The trees on the path running behind our house:

That first rain of the fall, the first few leaves:

It’s easy to love the moment. But there will be more leaves, and then perhaps more rain. And that’ll turn to who knows what. Those moments are less easy for me to love. But that’s just me.


1
Oct 19

About that

I had yesterday off. And unlike the last two times I had an off day, I did not go into the office for a meeting.

So I went to the tailor instead. New suit pants need sizing and that guy is the man for the job. It would be helpful if the tailor’s name was Taylor. Once, in some parts of the world, names were tied to vocations or locations. It had its conveniences, not the least of which was that it bound people into one place and role. Why, some ancestor of mine worked in metals, I guess, and look how far I’ve come since then.

Well, I’ve just looked up the other five of my most proximate family names. They are all English, or diminutive of German, or maybe Greek, or just rare and relatively unknown to the Internet. One site says there are 242 people in the U.S. with that rare name. Surely that’s an underestimate. But I didn’t even know I had that name until well into adulthood and I don’t think I’d ever heard it around the ancestral haunts, so I’d agree it is rare. But it, and the rest of the family names, seem to be without detailed insight and description. Not like “Smith,” I guess. Not all names, it turns out, are terribly patronymic. But names ought to mean something.

Anyway, the tailor did his measuring and marking. I went to the store, where I saw this this scarily detailed poster. Despite it’s insight, it leaves off some important suggestions: after counting money, before and after performing surgery, after high-fiving your mechanic, after pulling a double-shift in the infectious diseases laboratory and so on.

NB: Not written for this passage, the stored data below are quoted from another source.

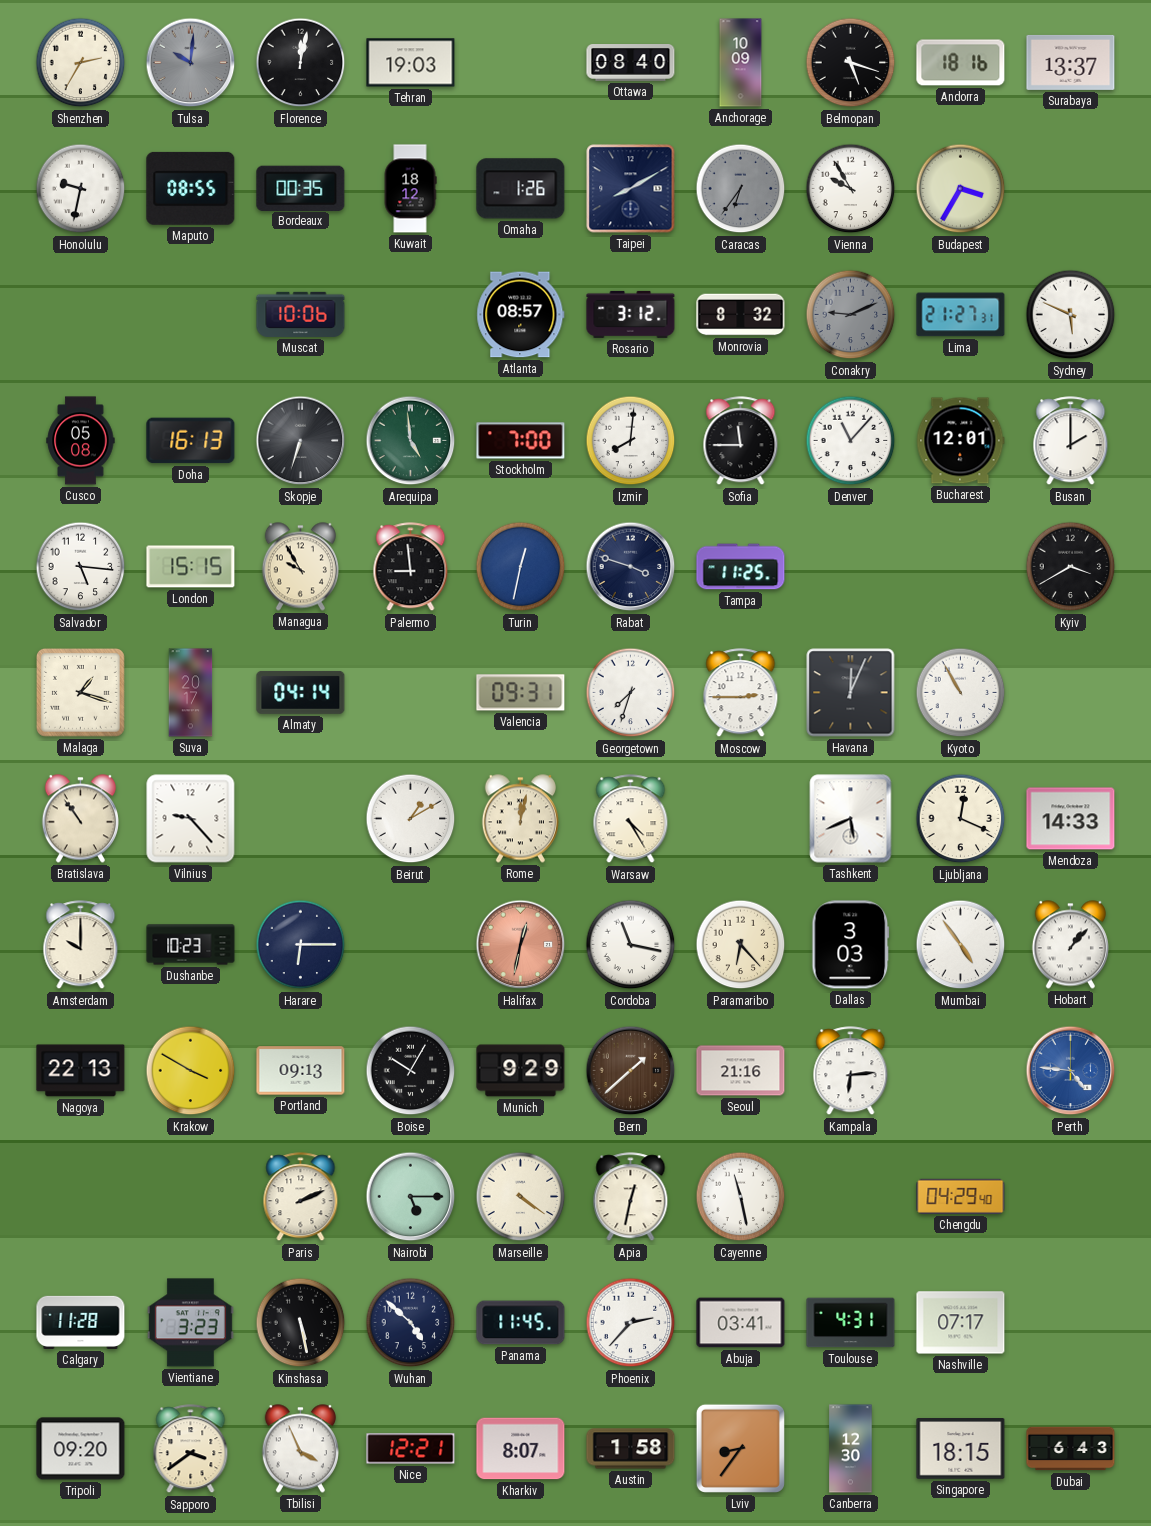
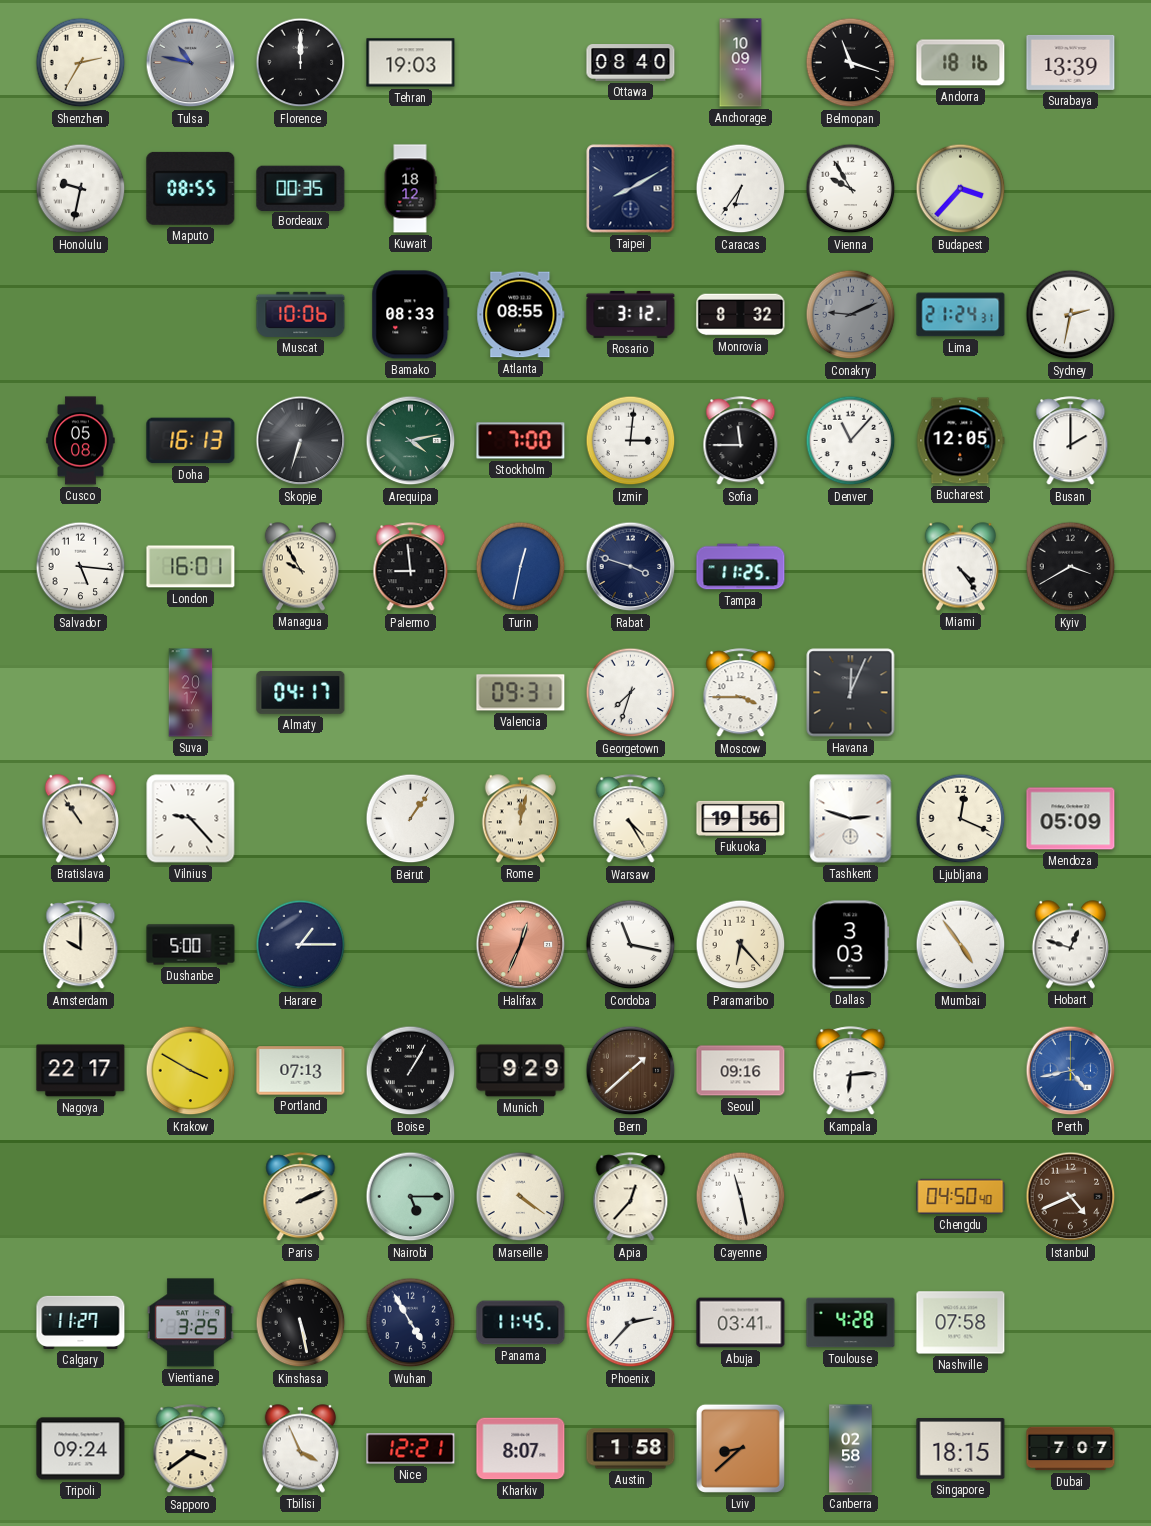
Tulsa: 10:01 -> 10:47
Florence: 12:02 -> 12:00
Belmopan: 5:18 -> 11:18
Surabaya: 13:37 -> 13:39
Omaha: 1:26 -> none
Caracas dial: grey -> white
Budapest: 3:35 -> 3:37
Bamako: none -> 08:33
Atlanta: 08:57 -> 08:55
Lima: 21:27 -> 21:24
Sydney: 5:49 -> 2:32
Arequipa: 4:59 -> 4:13
Izmir: 8:01 -> 3:01
Bucharest: 12:01 -> 12:05
London: 15:15 -> 16:01
Miami: none -> 4:24
Malaga: 1:18 -> none
Almaty: 04:14 -> 04:17
Moscow: 2:45 -> 3:45
Kyoto: 10:55 -> none
Beirut: 1:10 -> 1:06
Fukuoka: none -> 19:56
Tashkent: 5:41 -> 2:48
Mendoza: 14:33 -> 05:09
Dushanbe: 10:23 -> 5:00
Harare: 6:15 -> 1:15
Halifax: 12:32 -> 12:34
Hobart: 1:07 -> 12:48
Nagoya: 22:13 -> 22:17
Portland: 09:13 -> 07:13
Boise: 10:05 -> 1:05
Seoul: 21:16 -> 09:16
Perth: 4:46 -> 4:43
Apia: 12:32 -> 12:37
Chengdu: 04:29 -> 04:50
Istanbul: none -> 4:41
Calgary: 11:28 -> 11:27
Vientiane: 3:23 -> 3:25
Wuhan: 4:52 -> 4:55
Toulouse: 4:31 -> 4:28
Nashville: 07:17 -> 07:58
Tripoli: 09:20 -> 09:24
Lviv: 8:36 -> 8:38
Canberra: 12:30 -> 02:58
Dubai: 6:43 -> 7:07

Also, the instructions are missing. That’s a deliberate choice by some germy Batman villain, I’m sure. But we’ve all been to a restroom and where people demonstrate poor hand hygiene. Warm-to-hot water, soap, 20 seconds. Sing Old MacDonald song to yourself if you must.

MacDonald, by the way, is a common Scottish patronymic surname meaning “son of Donald,” meaning “world ruler.” So Old MacDonald was one of the less ambitious members of the clan, one supposes. Anyway, the Internet goes on — oh, how it goes on — to tell us that MacDonald is from the Gaelic Mac Dhamhnuill.

Anyway, I’m sure the merchant has noticed the problem with the poster. It’s not the dirtiest restroom you’ve ever been in. Nothing that a coat of paint and some better lights couldn’t fix. But here’s my worry. If your initial read, as the merchant who placed that poster, is that you should tell people when, you are absolutely right, and you should tell them how.

At home, sanding wood this afternoon. I’ll be sanding wood into my golden years, but it’s going to be a nice project, when I get through with the sanding in 2024. (There are 10 pieces still to go on the sanding. They are substantial pieces. I’ll get three or four done before next week, I hope.) So there I am, sitting in a chair in the garage, in between the cars, taking down some western pine from milled and kiln-dried lumber, into the dimensions required for the project, and then through sandpaper of 100-, 150-, 220- and 400-grit. The end pieces will then get a few passes with 600-grit. Then I have to somehow de-dust 24 large pieces of wood, condition, stain and seal them. And then I can assemble the finished product. It’s going to be awesome.

In 2024.

Oh, also, welcome to Catober. You met Poseidon earlier in the day. You’ll meet his sister, Phoebe, tomorrow.

They’re neat. OK, she’s neat. He’s a complete and total handful. That’s the first picture I took of either of them, and it almost perfectly encapsulates his personality. We got them midway through the summer and they are now getting good and settled in. We’ve more or less learned their styles, they sometimes acknowledge us.

We’ll do the photos throughout the month. I just couldn’t do it in September. Maybe, I hope, it’ll be a bit better here.

Poseidon got his name because his original one was not good, and he also loves water, so now he’s named after the god of the sea. Phoebe, on the other hand, came to be associated with the moon in late Greek mythology, but she was originally a Titan with gifts of prophecy and calmness. Names ought to mean things.